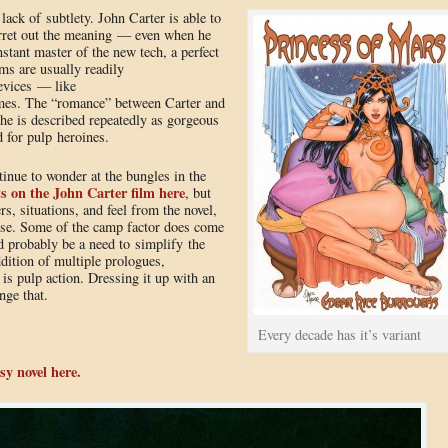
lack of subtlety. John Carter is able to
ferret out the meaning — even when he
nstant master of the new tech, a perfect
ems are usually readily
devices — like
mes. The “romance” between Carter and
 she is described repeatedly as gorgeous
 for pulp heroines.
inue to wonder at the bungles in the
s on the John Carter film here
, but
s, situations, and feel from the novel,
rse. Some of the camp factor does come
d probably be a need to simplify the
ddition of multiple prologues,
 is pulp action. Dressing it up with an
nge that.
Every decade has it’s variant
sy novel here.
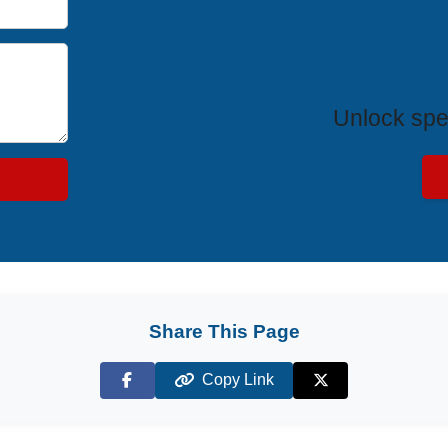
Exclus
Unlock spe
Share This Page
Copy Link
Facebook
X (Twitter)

-*-*-

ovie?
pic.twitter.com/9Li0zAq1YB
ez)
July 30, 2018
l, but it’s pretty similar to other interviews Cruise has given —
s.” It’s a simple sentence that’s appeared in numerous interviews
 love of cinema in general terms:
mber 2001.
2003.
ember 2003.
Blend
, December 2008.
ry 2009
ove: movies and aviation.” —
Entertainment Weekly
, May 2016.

-*-*-

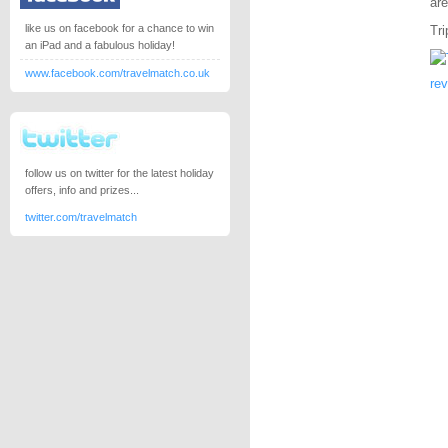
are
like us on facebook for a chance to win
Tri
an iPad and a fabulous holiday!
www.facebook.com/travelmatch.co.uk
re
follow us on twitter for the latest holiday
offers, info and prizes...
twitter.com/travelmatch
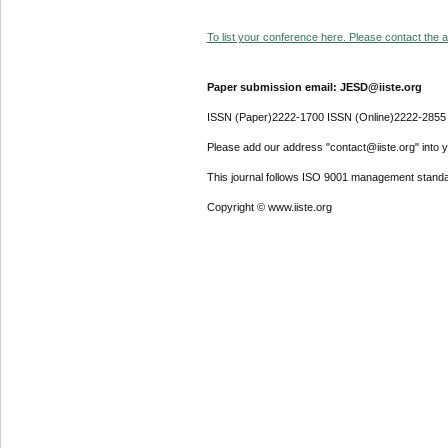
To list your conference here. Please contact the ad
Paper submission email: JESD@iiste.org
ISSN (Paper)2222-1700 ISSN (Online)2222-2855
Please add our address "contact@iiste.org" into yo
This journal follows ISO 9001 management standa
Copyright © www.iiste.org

-*-*-

- **Directions for this task**
Read the entries above, then pull out the lines that include "here".

- **Output for this task**
s on the John Carter film here
sy novel here.
To list your conference here. Please contact the ad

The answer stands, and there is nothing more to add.